Work to be completed:
Scan the data below and give the number of lines that include the word "Touch", with no other words.

(Beginning of Data listing)

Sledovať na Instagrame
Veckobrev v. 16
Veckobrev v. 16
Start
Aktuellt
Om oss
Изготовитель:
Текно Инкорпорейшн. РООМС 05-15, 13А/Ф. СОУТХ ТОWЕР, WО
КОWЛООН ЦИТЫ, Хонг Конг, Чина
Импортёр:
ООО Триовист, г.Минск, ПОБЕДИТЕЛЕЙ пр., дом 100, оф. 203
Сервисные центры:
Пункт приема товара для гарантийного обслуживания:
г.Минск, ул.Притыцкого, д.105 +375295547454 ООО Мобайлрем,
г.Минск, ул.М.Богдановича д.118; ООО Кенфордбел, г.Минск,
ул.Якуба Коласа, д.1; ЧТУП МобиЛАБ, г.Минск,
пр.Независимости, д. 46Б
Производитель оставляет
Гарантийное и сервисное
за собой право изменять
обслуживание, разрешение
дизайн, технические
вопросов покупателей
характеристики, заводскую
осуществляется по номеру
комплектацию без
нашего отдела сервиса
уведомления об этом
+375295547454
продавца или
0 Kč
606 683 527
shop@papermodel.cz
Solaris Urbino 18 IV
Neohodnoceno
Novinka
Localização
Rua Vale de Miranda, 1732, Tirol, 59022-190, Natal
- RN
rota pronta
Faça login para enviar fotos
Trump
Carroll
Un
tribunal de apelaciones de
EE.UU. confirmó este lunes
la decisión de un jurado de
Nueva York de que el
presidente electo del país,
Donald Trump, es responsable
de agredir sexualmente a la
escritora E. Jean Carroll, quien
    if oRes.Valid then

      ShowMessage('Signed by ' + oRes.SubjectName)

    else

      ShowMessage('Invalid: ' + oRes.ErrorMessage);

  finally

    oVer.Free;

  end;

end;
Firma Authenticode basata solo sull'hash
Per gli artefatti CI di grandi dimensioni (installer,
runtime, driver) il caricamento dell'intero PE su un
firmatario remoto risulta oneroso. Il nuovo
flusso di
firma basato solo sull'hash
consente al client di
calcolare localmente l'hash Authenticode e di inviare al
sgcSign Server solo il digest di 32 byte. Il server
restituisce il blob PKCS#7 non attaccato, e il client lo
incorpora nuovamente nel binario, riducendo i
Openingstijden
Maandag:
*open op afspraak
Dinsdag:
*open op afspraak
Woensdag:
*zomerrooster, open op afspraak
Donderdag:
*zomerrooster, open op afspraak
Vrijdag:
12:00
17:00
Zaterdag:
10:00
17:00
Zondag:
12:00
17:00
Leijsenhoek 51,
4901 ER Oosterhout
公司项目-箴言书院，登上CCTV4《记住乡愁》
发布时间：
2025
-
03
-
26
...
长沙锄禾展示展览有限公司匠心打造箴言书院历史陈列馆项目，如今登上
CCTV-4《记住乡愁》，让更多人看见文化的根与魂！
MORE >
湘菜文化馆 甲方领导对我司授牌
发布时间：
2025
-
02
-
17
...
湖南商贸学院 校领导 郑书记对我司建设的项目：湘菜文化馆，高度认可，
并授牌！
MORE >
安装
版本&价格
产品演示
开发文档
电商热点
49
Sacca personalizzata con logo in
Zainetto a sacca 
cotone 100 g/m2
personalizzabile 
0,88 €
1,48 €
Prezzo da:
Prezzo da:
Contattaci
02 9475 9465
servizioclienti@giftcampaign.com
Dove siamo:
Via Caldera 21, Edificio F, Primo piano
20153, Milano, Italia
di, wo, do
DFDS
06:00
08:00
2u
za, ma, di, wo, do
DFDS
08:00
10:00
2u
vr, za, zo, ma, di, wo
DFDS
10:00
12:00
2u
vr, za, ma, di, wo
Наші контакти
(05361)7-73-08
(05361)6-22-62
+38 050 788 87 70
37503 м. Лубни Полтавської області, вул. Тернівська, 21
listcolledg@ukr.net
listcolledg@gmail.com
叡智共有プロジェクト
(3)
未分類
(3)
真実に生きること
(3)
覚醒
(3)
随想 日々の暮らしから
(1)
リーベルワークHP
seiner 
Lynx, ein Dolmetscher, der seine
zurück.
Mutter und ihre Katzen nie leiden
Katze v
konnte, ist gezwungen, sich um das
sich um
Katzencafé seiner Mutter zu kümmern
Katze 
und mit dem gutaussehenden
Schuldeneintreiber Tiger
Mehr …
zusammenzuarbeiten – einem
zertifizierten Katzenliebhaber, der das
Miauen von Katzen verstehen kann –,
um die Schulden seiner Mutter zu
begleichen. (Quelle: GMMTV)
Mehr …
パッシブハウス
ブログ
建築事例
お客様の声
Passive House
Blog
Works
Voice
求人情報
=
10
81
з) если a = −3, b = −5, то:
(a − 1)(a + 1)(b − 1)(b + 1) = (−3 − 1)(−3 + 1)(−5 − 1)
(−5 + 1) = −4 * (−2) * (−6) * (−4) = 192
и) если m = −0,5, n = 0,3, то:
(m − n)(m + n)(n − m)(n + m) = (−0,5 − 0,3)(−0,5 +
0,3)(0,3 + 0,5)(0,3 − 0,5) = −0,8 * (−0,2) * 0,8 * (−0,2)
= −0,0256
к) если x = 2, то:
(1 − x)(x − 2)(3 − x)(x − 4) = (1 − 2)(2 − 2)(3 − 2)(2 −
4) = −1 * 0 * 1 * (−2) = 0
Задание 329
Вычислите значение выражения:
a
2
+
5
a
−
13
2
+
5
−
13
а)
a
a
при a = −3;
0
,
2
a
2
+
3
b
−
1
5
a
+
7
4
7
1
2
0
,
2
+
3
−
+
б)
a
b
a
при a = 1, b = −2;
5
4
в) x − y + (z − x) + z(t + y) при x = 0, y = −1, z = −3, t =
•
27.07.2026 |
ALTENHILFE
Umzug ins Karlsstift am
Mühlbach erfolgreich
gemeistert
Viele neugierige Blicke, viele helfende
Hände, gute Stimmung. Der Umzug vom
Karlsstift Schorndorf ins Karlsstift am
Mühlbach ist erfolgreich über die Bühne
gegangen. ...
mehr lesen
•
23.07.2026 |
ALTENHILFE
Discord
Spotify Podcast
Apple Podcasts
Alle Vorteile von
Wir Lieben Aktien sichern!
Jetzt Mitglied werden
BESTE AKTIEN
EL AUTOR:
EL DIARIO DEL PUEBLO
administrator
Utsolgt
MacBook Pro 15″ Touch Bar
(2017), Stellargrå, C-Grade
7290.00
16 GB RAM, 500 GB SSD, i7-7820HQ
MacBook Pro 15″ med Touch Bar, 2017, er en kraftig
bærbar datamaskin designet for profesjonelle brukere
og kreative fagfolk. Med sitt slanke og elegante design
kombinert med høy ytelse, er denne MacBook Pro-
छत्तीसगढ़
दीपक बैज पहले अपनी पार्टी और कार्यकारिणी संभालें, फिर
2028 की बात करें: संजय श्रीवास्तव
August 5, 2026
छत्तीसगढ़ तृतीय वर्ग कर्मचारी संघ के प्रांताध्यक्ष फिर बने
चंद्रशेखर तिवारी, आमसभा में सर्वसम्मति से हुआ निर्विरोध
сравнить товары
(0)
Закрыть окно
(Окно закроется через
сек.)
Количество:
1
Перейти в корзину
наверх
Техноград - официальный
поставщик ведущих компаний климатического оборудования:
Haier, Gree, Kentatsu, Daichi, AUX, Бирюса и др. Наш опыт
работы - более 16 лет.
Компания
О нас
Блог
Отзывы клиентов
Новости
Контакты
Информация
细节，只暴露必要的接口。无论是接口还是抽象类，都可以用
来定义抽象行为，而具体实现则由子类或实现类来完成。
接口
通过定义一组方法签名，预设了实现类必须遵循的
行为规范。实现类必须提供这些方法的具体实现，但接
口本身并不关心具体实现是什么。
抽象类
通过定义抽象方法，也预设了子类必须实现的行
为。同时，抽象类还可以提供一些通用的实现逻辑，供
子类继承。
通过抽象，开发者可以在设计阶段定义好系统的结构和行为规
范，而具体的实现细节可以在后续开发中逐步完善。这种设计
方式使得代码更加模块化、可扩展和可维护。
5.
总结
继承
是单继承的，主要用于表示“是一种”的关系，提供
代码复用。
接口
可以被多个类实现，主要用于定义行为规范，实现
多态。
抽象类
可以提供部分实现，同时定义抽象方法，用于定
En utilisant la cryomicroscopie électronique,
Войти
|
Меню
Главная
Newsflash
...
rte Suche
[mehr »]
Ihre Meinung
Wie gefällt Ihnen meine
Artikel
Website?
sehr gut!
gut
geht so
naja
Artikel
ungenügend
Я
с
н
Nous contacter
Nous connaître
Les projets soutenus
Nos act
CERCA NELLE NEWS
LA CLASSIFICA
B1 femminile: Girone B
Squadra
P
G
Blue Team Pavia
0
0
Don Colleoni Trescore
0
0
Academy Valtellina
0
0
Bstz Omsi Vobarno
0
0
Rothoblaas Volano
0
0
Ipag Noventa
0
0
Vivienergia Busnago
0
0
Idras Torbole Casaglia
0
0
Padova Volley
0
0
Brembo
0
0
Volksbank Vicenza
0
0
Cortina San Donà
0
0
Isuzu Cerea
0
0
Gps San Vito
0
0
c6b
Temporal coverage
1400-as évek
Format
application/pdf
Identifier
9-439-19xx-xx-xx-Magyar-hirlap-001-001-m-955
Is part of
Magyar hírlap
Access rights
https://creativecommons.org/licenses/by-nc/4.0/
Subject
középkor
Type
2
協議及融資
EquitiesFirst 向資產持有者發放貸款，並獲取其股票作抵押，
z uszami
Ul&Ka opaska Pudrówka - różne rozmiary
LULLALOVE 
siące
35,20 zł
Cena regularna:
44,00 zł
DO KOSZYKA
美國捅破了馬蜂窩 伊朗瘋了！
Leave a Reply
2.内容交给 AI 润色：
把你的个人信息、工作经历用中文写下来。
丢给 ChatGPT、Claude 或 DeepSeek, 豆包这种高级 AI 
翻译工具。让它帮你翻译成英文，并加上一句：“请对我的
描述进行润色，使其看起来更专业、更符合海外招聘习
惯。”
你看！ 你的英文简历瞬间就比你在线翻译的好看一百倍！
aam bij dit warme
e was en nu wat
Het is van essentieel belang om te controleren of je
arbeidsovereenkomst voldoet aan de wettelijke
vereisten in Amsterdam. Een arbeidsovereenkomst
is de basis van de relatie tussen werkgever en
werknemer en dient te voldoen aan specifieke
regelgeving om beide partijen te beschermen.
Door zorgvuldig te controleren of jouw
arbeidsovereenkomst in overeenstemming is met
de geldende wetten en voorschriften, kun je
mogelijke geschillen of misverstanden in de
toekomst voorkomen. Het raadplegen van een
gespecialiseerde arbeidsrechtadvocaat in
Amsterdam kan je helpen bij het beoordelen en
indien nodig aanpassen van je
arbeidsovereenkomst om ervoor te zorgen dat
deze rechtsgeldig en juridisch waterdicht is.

(End of Data listing)

Answer to this exercise:
2